The flowers are borne on narrow spikes usually 4-5mm long and appear in June-July. The flowers are small and can vary in colour from pink to redish-purple.


Bilberry Vaccinium myritillus

The bilberry is native to heaths, moors and acidic woodlands, and is more tolerant of exposure and of shade than Calluna. It is commonly found throughout the British Isles and can become locally dominant in England towards the southeast, but is absent form several eastern and east Midlands counties. It forms a local associate to Calluna on southern England heaths, and in the west and north it is abundant.


This deciduous shrub has pink, cream, or greenish-white flowers are borne singly in the axils of new stems.  The flowers are small and waxy and appear in April-June.  Fruit color ranges from dark red to bluish or purplish black.
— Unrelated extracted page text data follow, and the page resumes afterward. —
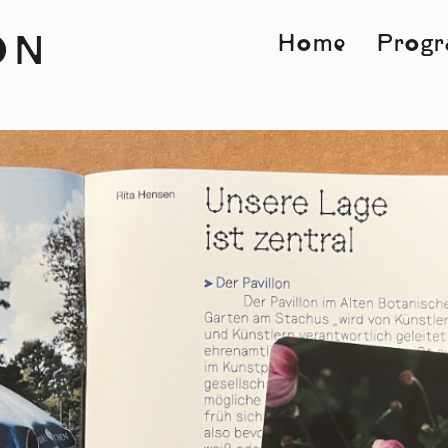
Home
Prog
ON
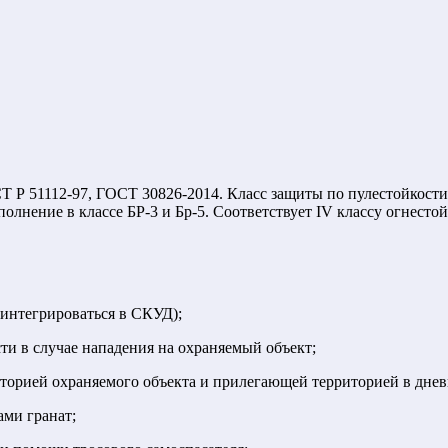
Т Р 51112-97, ГОСТ 30826-2014. Класс защиты по пулестойкос
лнение в классе БР-3 и Бр-5. Соответствует IV классу огнестой
интегрироваться в СКУД);
ти в случае нападения на охраняемый объект;
иторией охраняемого объекта и прилегающей территорией в днев
ами гранат;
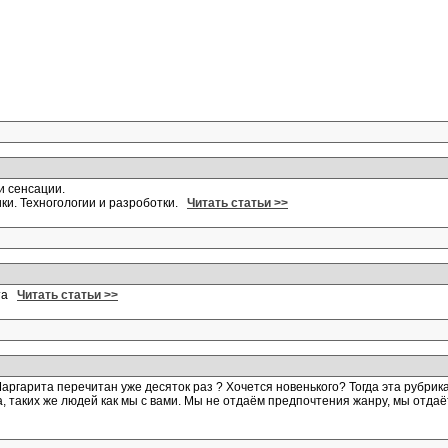
и сенсации.
ки. Техногологии и разроботки.
Читать статьи >>
ута
Читать статьи >>
ргарита перечитан уже десяток раз ? Хочется новенького? Тогда эта рубрика
, таких же людей как мы с вами. Мы не отдаём предпочтения жанру, мы отда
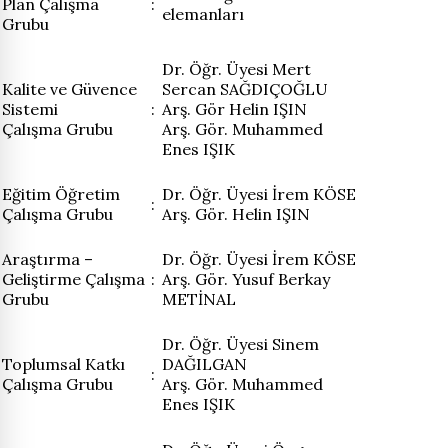
Plan Çalışma
:
elemanları
Grubu
Dr. Öğr. Üyesi Mert
Kalite ve Güvence
Sercan SAĞDIÇOĞLU
Sistemi
:
Arş. Gör Helin IŞIN
Çalışma Grubu
Arş. Gör. Muhammed
Enes IŞIK
Eğitim Öğretim
Dr. Öğr. Üyesi İrem KÖSE
:
Çalışma Grubu
Arş. Gör. Helin IŞIN
Araştırma –
Dr. Öğr. Üyesi İrem KÖSE
Geliştirme Çalışma
:
Arş. Gör. Yusuf Berkay
Grubu
METİNAL
Dr. Öğr. Üyesi Sinem
Toplumsal Katkı
DAĞILGAN
:
Çalışma Grubu
Arş. Gör. Muhammed
Enes IŞIK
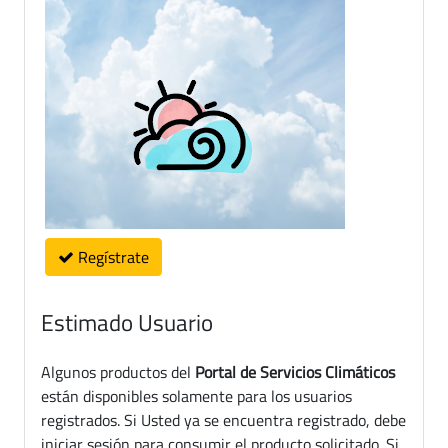
Regístrate
Estimado Usuario
Algunos productos del
Portal de Servicios Climáticos
están disponibles solamente para los usuarios
registrados. Si Usted ya se encuentra registrado, debe
iniciar sesión para consumir el producto solicitado. Si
Leaves are bright green and oval in shape. The purplish fruits form in autumn.

Eyebright Euphrasia spp.

Eyebright is a small, annual plant with deeply cut leaves, native to the heaths and pastures of Britain, the European continent, and subarctic regions of North America. Found growing on heaths, pastures, waste lands and other dry places, especially on a chalky soil. The stem is erect and wiry, either unbranched in small specimens, or with many opposite branches. The leaves are 1/6 to 1/2 inch long and about 1/4 inch broad, opposite to one another on the lower portion of the stem, alternate above, more often lance-shaped, though sometimes, as already stated, much broader, and with four to five teeth on each side. 

Eyebright flowers

Eyebright flowers from July to September. It has deeply-cut leaves and numerous, small, white or purplish flowers variegated with yellow. The flowers are in terminal spikes, with leafy bracts interspersed.
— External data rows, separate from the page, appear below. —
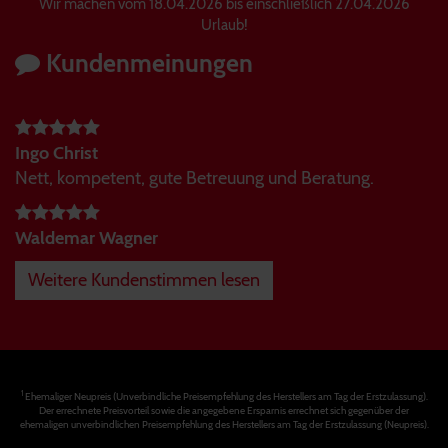
Wir machen vom 18.04.2026 bis einschließlich 27.04.2026
Urlaub!
Kundenmeinungen
Ingo Christ
Nett, kompetent, gute Betreuung und Beratung.
Waldemar Wagner
Weitere Kundenstimmen lesen
1
Ehemaliger Neupreis (Unverbindliche Preisempfehlung des Herstellers am Tag der Erstzulassung).
Der errechnete Preisvorteil sowie die angegebene Ersparnis errechnet sich gegenüber der
ehemaligen unverbindlichen Preisempfehlung des Herstellers am Tag der Erstzulassung (Neupreis).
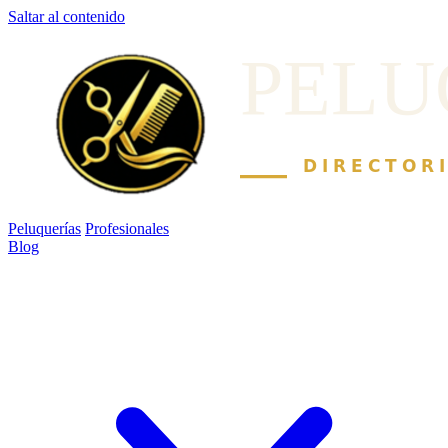
Saltar al contenido
Peluquerías
Profesionales
Blog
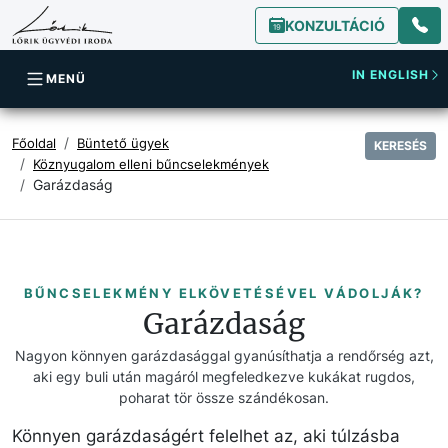
KONZULTÁCIÓ
IN ENGLISH
MENÜ
Főoldal
Büntető ügyek
KERESÉS
Köznyugalom elleni bűncselekmények
Garázdaság
BŰNCSELEKMÉNY ELKÖVETÉSÉVEL VÁDOLJÁK?
Garázdaság
Nagyon könnyen garázdasággal gyanúsíthatja a rendőrség azt,
aki egy buli után magáról megfeledkezve kukákat rugdos,
poharat tör össze szándékosan.
Könnyen garázdaságért felelhet az, aki túlzásba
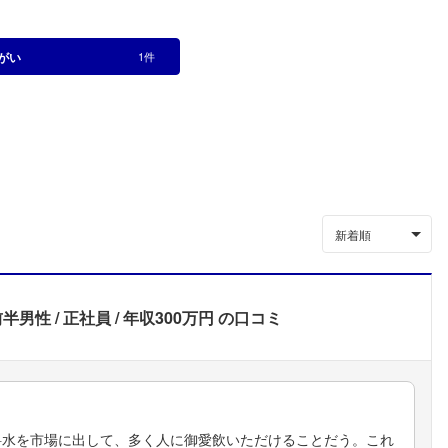
がい
1件
新着順
前半男性
正社員
年収300万円
の口コミ
料水を市場に出して、多く人に御愛飲いただけることだう。これ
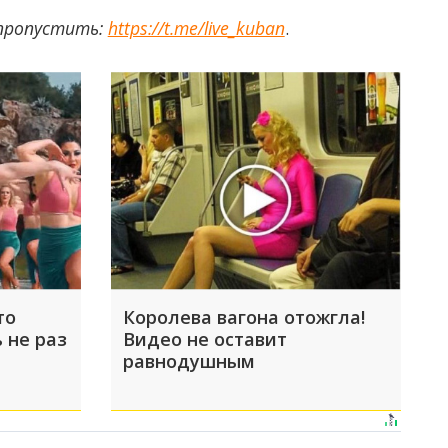
 пропустить:
https://t.me/live_kuban
.
то
Королева вагона отожгла!
 не раз
Видео не оставит
равнодушным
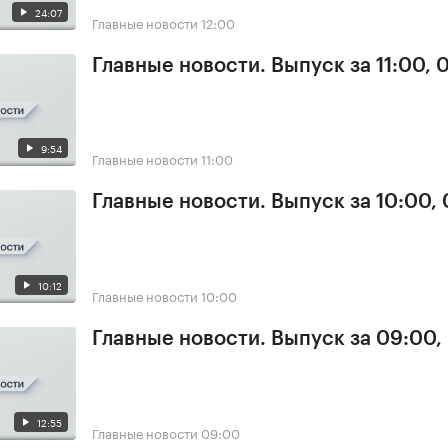
24:07
Главные новости
12:00
Главные новости. Выпуск за 11:00, 
9:54
Главные новости
11:00
Главные новости. Выпуск за 10:00,
10:12
Главные новости
10:00
Главные новости. Выпуск за 09:00,
12:55
Главные новости
09:00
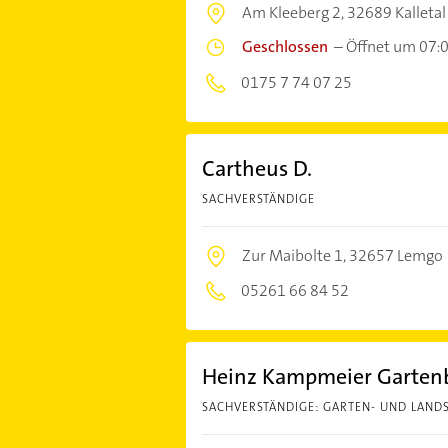
Am Kleeberg 2,
32689 Kalletal
Geschlossen
–
Öffnet um 07:
0175 7 74 07 25
Cartheus D.
SACHVERSTÄNDIGE
Zur Maibolte 1,
32657 Lemgo
05261 66 84 52
Heinz Kampmeier Garten
SACHVERSTÄNDIGE: GARTEN- UND LAND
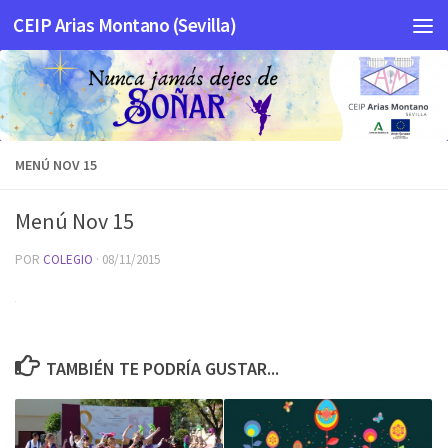
CEIP Arias Montano (Sevilla)
Saltar al contenido
MENÚ NOV 15
Menú Nov 15
POR
COLEGIO
·
08/11/2015
TAMBIÉN TE PODRÍA GUSTAR...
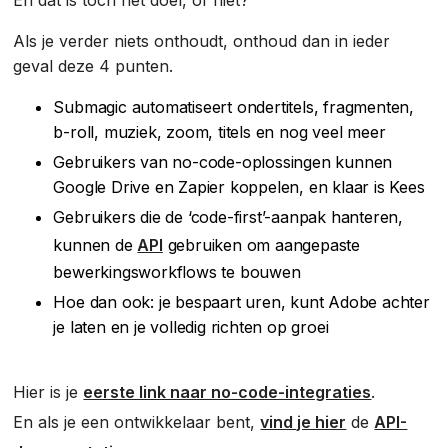
En dat is toch het doel, of niet?
Als je verder niets onthoudt, onthoud dan in ieder
geval deze 4 punten.
Submagic automatiseert ondertitels, fragmenten,
b-roll, muziek, zoom, titels en nog veel meer
Gebruikers van no-code-oplossingen kunnen
Google Drive en Zapier koppelen, en klaar is Kees
Gebruikers die de ‘code-first’-aanpak hanteren,
kunnen de
API
gebruiken om aangepaste
bewerkingsworkflows te bouwen
Hoe dan ook: je bespaart uren, kunt Adobe achter
je laten en je volledig richten op groei
Hier is je
eerste link naar no-code-integraties
.
En als je een ontwikkelaar bent,
vind je hier
de
API-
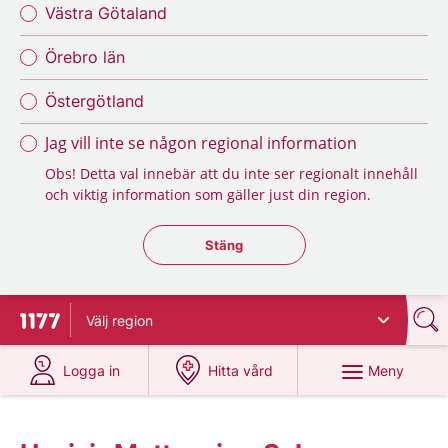
Västra Götaland
Örebro län
Östergötland
Jag vill inte se någon regional information
Obs! Detta val innebär att du inte ser regionalt innehåll
och viktig information som gäller just din region.
Stäng regionsväljaren
Stäng
Välj
region
Till startsidan för 1177
på 1177.se
på 1177.se
Meny
Logga in
Hitta vård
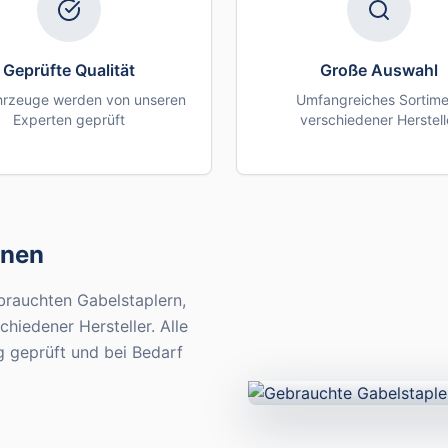
Geprüfte Qualität
Große Auswahl
ahrzeuge werden von unseren
Umfangreiches Sortime
Experten geprüft
verschiedener Herstell
inen
rauchten Gabelstaplern,
iedener Hersteller. Alle
 geprüft und bei Bedarf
Northern Bedstraw Galium boreale

Though its flowers are small, Northern Bedstraw is an attractive plant, also known as "wild baby's breath." The tiny white flowers of this perennial form dozens of dense clusters about half an inch wide. The clusters are found at the tips of the many branches. The very narrow leaves are about an inch long and grouped in whorls of four along the square stems. Stems about a foot long arise in tufts from shallow horizontal rootstocks. Each flower produces a fruit consisting of structures that split in half at maturity.


Cottongrass Eriphorum spp.

Cottongrass was once widespread, but is now declining due to drainage of its favoured habitat - acid bogs and fens.  It is more common towards the north and west of the British Isles.
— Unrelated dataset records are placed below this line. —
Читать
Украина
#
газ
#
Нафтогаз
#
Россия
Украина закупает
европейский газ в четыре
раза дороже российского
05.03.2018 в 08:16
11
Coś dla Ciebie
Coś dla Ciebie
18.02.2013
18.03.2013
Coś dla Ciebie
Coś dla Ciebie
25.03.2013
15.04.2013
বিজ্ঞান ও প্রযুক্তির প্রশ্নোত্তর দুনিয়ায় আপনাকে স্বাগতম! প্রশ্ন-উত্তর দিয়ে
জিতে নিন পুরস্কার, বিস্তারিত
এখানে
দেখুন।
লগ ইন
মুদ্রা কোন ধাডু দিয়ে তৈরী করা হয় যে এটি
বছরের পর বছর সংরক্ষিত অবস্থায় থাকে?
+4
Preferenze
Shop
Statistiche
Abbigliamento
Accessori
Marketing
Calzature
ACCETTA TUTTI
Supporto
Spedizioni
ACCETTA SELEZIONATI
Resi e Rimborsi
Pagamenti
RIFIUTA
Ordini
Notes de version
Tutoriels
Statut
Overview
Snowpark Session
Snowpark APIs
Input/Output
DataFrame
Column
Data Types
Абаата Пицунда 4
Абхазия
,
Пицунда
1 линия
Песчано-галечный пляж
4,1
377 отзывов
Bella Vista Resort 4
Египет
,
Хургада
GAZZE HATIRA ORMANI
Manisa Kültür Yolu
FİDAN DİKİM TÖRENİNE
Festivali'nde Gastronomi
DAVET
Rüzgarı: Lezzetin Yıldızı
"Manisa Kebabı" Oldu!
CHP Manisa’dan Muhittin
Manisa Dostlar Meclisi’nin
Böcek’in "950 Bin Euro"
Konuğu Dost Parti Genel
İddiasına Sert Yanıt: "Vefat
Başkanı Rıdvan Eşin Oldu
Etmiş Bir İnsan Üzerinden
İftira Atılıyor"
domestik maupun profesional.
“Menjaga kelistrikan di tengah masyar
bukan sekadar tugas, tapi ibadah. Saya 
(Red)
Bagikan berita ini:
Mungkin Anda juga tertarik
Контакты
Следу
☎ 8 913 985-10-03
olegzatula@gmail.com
The leaves are up to 6 mm wide and are V-shaped in cross-section. The stem is a rounded, triangular shape in cross-section. The stems of the flower spikes have minute forward-pointing bristles.

Sphagnum bog-mosses 

These mosses can grow whilst completely or partly submerged in water. Therefore they can be found in the wet parts of the bog, often partly or completely submerged or growing as a floating mat. It ranges in colour from dull green to orange in colour. It is mainly a lowland species.

Matgrass Nardus stricta

Nardus stricta is a densely tufted, long lived perennial grass, which is prevalent in upland Britain. It is relatively unpalatable to grazing stock, and selective grazing encourages it to become dominant.

Heath Rush Juncus squarrous

Robust rush with narrow leaves. Makes poor quality grazing for livestock as it is unpalatable.